If it’s just a bare little brush, at times, I’ll be lucky enough that it’ll just lead to some hard shaking and maybe even some dry heaving but, usually, it’s pretty much convulsions and I’ve been known to faint.

All in all, it’s not something that’s fun to handle and when my parents first told me, so many years ago, that they were sending me out there in the big bad world for university instead of allowing me to do online schooling, I was baffled. I didn’t want to go. To them it was like sending a child to daycare, let that child figure themselves out and sort their behaviour and all. Somehow, they seemed to think that surrounding me with other people while I studied for something I didn’t want to, would help ‘cure’ me.

It didn’t.

It did, however, lead me to Silver and I’m grateful for that.

I remember thinking that they were sending me out on this great big adventure, and it was one I was just not prepared for. I didn’t tell them to their face, they would have scoffed at me and who knows what else. It was bad enough—in their eyes—that they were wasting so much money on medical things for me that it was only right that I make some effort to repay them back since I didn’t know how to behave.

These comments used to hurt at first but once Silver had come into my life, I sort of slowly wrapped my mind around it all.

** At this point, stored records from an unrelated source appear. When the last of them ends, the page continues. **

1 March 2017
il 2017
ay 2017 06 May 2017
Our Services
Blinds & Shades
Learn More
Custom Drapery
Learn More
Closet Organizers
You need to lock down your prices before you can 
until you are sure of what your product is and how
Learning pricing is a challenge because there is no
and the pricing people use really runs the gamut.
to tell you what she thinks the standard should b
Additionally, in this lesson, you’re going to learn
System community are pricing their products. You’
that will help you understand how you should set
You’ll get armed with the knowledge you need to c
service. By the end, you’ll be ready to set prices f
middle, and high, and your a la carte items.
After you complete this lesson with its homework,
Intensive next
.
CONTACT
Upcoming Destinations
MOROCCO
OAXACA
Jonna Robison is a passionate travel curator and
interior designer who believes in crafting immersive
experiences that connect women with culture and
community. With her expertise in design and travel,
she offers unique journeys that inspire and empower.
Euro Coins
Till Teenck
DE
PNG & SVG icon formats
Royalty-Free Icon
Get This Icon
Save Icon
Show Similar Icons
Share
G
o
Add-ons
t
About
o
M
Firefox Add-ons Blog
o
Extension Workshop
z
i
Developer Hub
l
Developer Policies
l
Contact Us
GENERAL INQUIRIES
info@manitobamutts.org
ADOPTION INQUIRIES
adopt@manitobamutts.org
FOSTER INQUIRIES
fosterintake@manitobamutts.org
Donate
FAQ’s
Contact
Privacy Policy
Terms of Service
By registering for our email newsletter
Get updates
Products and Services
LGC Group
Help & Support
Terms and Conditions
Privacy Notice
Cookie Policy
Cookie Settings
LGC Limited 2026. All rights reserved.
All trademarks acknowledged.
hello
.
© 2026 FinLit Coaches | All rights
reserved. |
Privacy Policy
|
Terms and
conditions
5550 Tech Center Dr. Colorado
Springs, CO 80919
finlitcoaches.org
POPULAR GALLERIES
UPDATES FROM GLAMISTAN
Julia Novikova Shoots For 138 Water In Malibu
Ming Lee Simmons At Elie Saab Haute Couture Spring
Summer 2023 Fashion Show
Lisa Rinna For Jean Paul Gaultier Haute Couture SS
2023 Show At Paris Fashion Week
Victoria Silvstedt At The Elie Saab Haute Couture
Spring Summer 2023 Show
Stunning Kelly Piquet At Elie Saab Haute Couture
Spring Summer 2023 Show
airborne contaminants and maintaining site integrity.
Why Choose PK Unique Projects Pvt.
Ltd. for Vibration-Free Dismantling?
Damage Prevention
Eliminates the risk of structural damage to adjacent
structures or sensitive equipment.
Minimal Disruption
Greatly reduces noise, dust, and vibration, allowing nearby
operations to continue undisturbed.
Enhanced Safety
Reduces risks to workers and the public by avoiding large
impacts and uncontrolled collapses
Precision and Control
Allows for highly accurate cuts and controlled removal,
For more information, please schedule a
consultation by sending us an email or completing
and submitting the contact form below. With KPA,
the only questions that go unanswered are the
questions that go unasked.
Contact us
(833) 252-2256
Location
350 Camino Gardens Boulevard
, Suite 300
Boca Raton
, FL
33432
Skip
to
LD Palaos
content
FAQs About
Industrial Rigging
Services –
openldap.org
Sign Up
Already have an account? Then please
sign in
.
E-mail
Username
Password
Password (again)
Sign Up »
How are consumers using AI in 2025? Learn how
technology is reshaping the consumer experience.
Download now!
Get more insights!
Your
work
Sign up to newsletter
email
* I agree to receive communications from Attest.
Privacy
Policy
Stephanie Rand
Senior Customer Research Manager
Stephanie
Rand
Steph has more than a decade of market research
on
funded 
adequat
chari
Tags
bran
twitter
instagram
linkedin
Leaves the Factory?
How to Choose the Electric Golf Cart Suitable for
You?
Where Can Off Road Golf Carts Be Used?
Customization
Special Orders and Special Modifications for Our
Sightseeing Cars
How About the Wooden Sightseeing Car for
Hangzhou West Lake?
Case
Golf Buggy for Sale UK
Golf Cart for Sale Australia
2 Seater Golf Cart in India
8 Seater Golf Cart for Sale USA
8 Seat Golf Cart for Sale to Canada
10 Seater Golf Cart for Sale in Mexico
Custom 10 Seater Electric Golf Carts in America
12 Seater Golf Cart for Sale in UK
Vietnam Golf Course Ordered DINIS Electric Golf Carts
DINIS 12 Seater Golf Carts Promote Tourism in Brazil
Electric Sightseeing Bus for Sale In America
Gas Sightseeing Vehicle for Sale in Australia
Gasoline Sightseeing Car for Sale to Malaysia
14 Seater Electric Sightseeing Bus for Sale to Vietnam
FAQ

I know that they thought they were doing it for my own good, but it just wasn’t a good thing.

I remember when we heard the information about the transports, and I sort of panicked. I thought we’d be packed like sardines in whatever vehicles they were using to pick us up that we wouldn’t even have room for breathing. Now, for some unknown reasons, my condition really is mostly triggered by skin-on-skin contact but it doesn’t stop the fact that I’d become so stressed out by my own reaction that the thought of being anywhere near others, even if I was going to be covered from head to toe, didn’t sit well with me.

We did end up going, after all, I mean, we’re here now. I don’t remember much of that day. I remember us walking, I remember standing there and pacing a little, I remember spotting the transport coming our way, but after that, all I remember is Silver sitting next to me on a bed dabbing a cloth on my forehead. I never asked him about that day, but I can only figure I possibly passed out or, what I hope for, is that I just really zoned out badly, so I didn’t have to think about our situation.

I mean, if I passed out, it means that he’d had to carry me inside. Something he wouldn’t have let anyone else do because of my condition and it makes me sick to think that he’d have had to carry our bags and stupid little old me down there into the bunker. I’d much rather think that I zoned out and became possibly just catatonic and I had to be walked from the transport to our room and eventually came back out of it.

This was years ago but I admit that, on some days, I still think about it.